(Page images and extracted text)

BEGIN

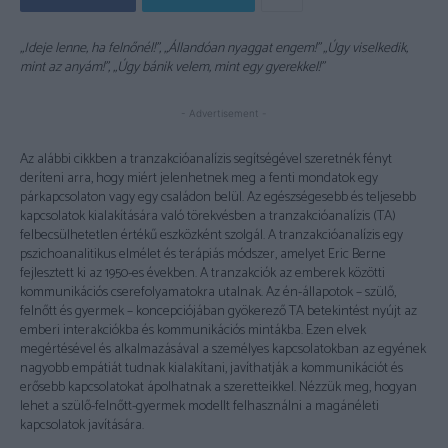
„Ideje lenne, ha felnőnél!”, „Állandóan nyaggat engem!” „Úgy viselkedik,
mint az anyám!”, „Úgy bánik velem, mint egy gyerekkel!”
- Advertisement -
Az alábbi cikkben a tranzakcióanalízis segítségével szeretnék fényt
deríteni arra, hogy miért jelenhetnek meg a fenti mondatok egy
párkapcsolaton vagy egy családon belül. Az egészségesebb és teljesebb
kapcsolatok kialakítására való törekvésben a tranzakcióanalízis (TA)
felbecsülhetetlen értékű eszközként szolgál. A tranzakcióanalízis egy
pszichoanalitikus elmélet és terápiás módszer, amelyet Eric Berne
fejlesztett ki az 1950-es években. A tranzakciók az emberek közötti
kommunikációs cserefolyamatokra utalnak. Az én-állapotok – szülő,
felnőtt és gyermek – koncepciójában gyökerező TA betekintést nyújt az
emberi interakciókba és kommunikációs mintákba. Ezen elvek
megértésével és alkalmazásával a személyes kapcsolatokban az egyének
nagyobb empátiát tudnak kialakítani, javíthatják a kommunikációt és
erősebb kapcsolatokat ápolhatnak a szeretteikkel. Nézzük meg, hogyan
lehet a szülő-felnőtt-gyermek modellt felhasználni a magánéleti
kapcsolatok javítására.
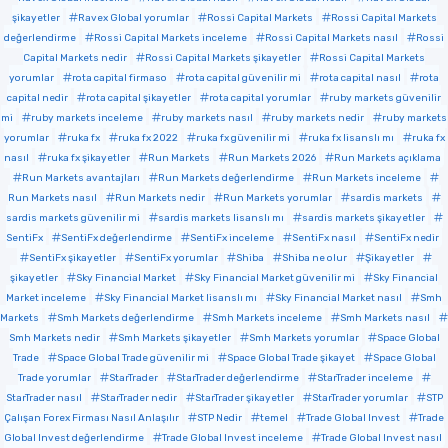
şikayetler
Ravex Global yorumlar
Rossi Capital Markets
Rossi Capital Markets
değerlendirme
Rossi Capital Markets inceleme
Rossi Capital Markets nasıl
Rossi
Capital Markets nedir
Rossi Capital Markets şikayetler
Rossi Capital Markets
yorumlar
rota capital firmaso
rota capital güvenilir mi
rota capital nasıl
rota
capital nedir
rota capital şikayetler
rota capital yorumlar
ruby markets güvenilir
mi
ruby markets inceleme
ruby markets nasıl
ruby markets nedir
ruby markets
yorumlar
ruka fx
ruka fx 2022
ruka fx güvenilir mi
ruka fx lisanslı mı
ruka fx
nasıl
ruka fx şikayetler
Run Markets
Run Markets 2026
Run Markets açıklama
Run Markets avantajları
Run Markets değerlendirme
Run Markets inceleme
Run Markets nasıl
Run Markets nedir
Run Markets yorumlar
sardis markets
sardis markets güvenilir mi
sardis markets lisanslı mı
sardis markets şikayetler
SentiFx
SentiFx değerlendirme
SentiFx inceleme
SentiFx nasıl
SentiFx nedir
SentiFx şikayetler
SentiFx yorumlar
Shiba
Shiba ne olur
Şikayetler
şikayetler
Sky Financial Market
Sky Financial Market güvenilir mi
Sky Financial
Market inceleme
Sky Financial Market lisanslı mı
Sky Financial Market nasıl
Smh
Markets
Smh Markets değerlendirme
Smh Markets inceleme
Smh Markets nasıl
Smh Markets nedir
Smh Markets şikayetler
Smh Markets yorumlar
Space Global
Trade
Space Global Trade güvenilir mi
Space Global Trade şikayet
Space Global
Trade yorumlar
StarTrader
StarTrader değerlendirme
StarTrader inceleme
StarTrader nasıl
StarTrader nedir
StarTrader şikayetler
StarTrader yorumlar
STP
Çalışan Forex Firması Nasıl Anlaşılır
STP Nedir
temel
Trade Global Invest
Trade
Global Invest değerlendirme
Trade Global Invest inceleme
Trade Global Invest nasıl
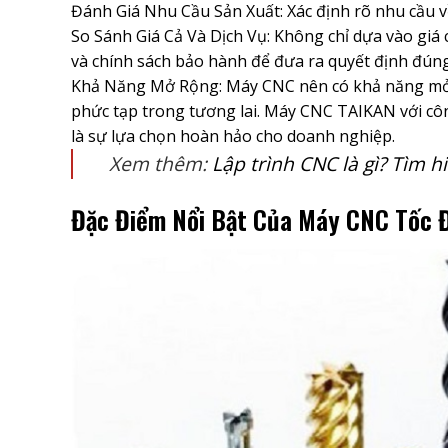
Đánh Giá Nhu Cầu Sản Xuất: Xác định rõ nhu cầu về 
So Sánh Giá Cả Và Dịch Vụ: Không chỉ dựa vào giá c
và chính sách bảo hành để đưa ra quyết định đún
Khả Năng Mở Rộng: Máy CNC nên có khả năng mở 
phức tạp trong tương lai. Máy CNC TAIKAN với côn
là sự lựa chọn hoàn hảo cho doanh nghiệp.
Xem thêm:
Lập trình CNC là gì? Tìm 
Đặc Điểm Nổi Bật Của Máy CNC Tốc 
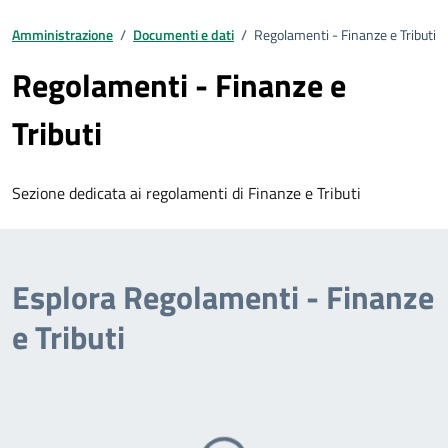
Amministrazione
/
Documenti e dati
/
Regolamenti - Finanze e Tributi
Regolamenti - Finanze e
Tributi
Sezione dedicata ai regolamenti di Finanze e Tributi
Esplora Regolamenti - Finanze
e Tributi
Caricamento...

END

For the word "SentiFx", show every line of the entries that holds it.

Answer to the problem:
SentiFx
SentiFx değerlendirme
SentiFx inceleme
SentiFx nasıl
SentiFx nedir
SentiFx şikayetler
SentiFx yorumlar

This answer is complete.